DNA analysis have been made, and the results points towards syphilis being closely related to the yaws-causing strains from South America. Furthermore it has been concluded that the syphilis-causing strains evolved "relatively recently in human history" - just in time to be brought back to Europe by Columbus and his men. That would also explain the very virulent outbreak of syphilis from 1495 and the next 30-40 years: It was a new disease! The Pre-Columbian skeletons with "clear" signs of syphilis could then be ascribed to either bejel or jaws.

cf. On the Origin of the Treponematoses: A Phylogenetic Approach, PLoS Neglected Tropical Diseases 2008
I did see the PLoS article, Jan. It's a very good one. I didn't, however, look to see if there were molecular studies done on the bones of any of these supposedly pre-Columbian cases of syphilis. If studies of the Old World bones isolate the same pathogen that causes modern venereal syphilis, what happens to the argument?

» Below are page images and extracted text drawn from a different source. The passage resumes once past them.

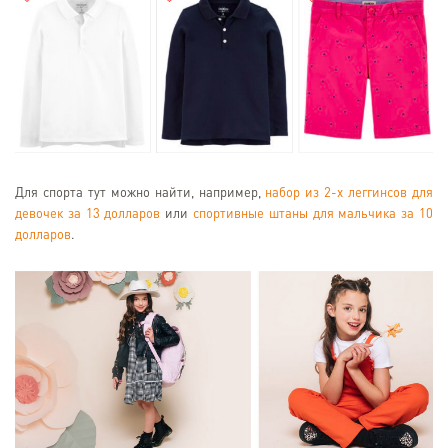
Для спорта тут можно найти, например,
набор из 2-х леггинсов для
девочек за 13 долларов
или
спортивные штаны для мальчика за 10
долларов
.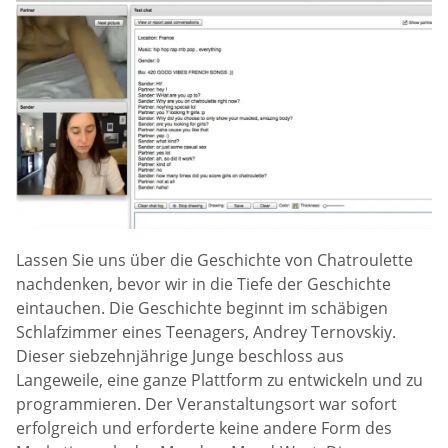
Lassen Sie uns über die Geschichte von Chatroulette
nachdenken, bevor wir in die Tiefe der Geschichte
eintauchen. Die Geschichte beginnt im schäbigen
Schlafzimmer eines Teenagers, Andrey Ternovskiy.
Dieser siebzehnjährige Junge beschloss aus
Langeweile, eine ganze Plattform zu entwickeln und zu
programmieren. Der Veranstaltungsort war sofort
erfolgreich und erforderte keine andere Form des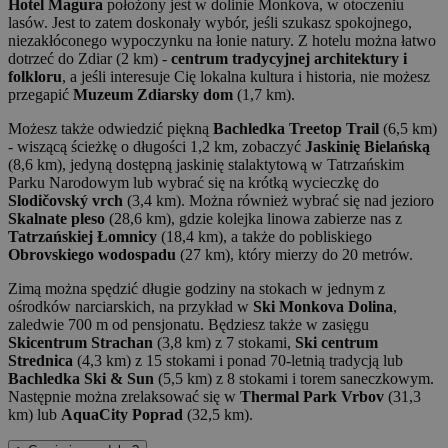
Hotel Magura
położony jest w dolinie Monkova, w otoczeniu
lasów. Jest to zatem doskonały wybór, jeśli szukasz spokojnego,
niezakłóconego wypoczynku na łonie natury. Z hotelu można łatwo
dotrzeć do Zdiar (2 km) -
centrum tradycyjnej architektury i
folkloru
, a jeśli interesuje Cię lokalna kultura i historia, nie możesz
przegapić
Muzeum Zdiarsky dom
(1,7 km).
Możesz także odwiedzić piękną
Bachledka Treetop Trail
(6,5 km)
- wiszącą ścieżkę o długości 1,2 km, zobaczyć
Jaskinię Bielańską
(8,6 km), jedyną dostępną jaskinię stalaktytową w Tatrzańskim
Parku Narodowym lub wybrać się na krótką wycieczkę do
Slodičovský vrch
(3,4 km). Można również wybrać się nad jezioro
Skalnate pleso
(28,6 km), gdzie kolejka linowa zabierze nas z
Tatrzańskiej Łomnicy
(18,4 km), a także do pobliskiego
Obrovskiego wodospadu
(27 km), który mierzy do 20 metrów.
Zimą można spędzić długie godziny na stokach w jednym z
ośrodków narciarskich, na przykład w
Ski Monkova Dolina
,
zaledwie 700 m od pensjonatu. Będziesz także w zasięgu
Skicentrum Strachan
(3,8 km) z 7 stokami,
Ski centrum
Strednica
(4,3 km) z 15 stokami i ponad 70-letnią tradycją lub
Bachledka Ski & Sun
(5,5 km) z 8 stokami i torem saneczkowym.
Następnie można zrelaksować się w
Thermal Park Vrbov
(31,3
km) lub
AquaCity Poprad
(32,5 km).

The authors of the new article on the Romano-Spanish case of treponemal infection do suggest that it could have been bejel, which results in lesions to the tibia quite often. The diagnosis of venereal syphilis from a skeleton is usually made only when there are also changes to the cranium (caries sicca, which happens quite rarely with bejel).

This skeleton didn't have a preserved head. Still, the authors want to revise the palaeopathological guidelines for diagnosing treponemal disease and to train more osteologists to recognize treponemal lesions, especially in the postcranial remains (tibia).

I hope that with the increase in availability of molecular methods and the decrease in price, eventually we'll get more DNA analysis of skeletons with treponemal disease, malaria, etc., which will help us understand the diseases in antiquity and lead to better diagnostic criteria for identifying lesions in bone.
Jan Helldén said…
I quite agree: It will be very interesting to hear of future results of DNA analysis from the pre-Columbian European bones. It can surely change everything.

The other day i tweeted this: Pathogen Genomics Has Become Dirt Cheap (podcast) - The cost has dropped in 10 years from $500,000 to as low as $10, so hopefully we don't have to wait long for new insights into the riddle of syphilis.
I saw that tweet, Jan, and it made me very happy. I'm starting a new aDNA project on my Romans very soon, and the next step of the project (after finding out more about their origins) is to look for malaria. It's nice that the cost is coming down so much and so quickly - even anthropologists will be able to afford it!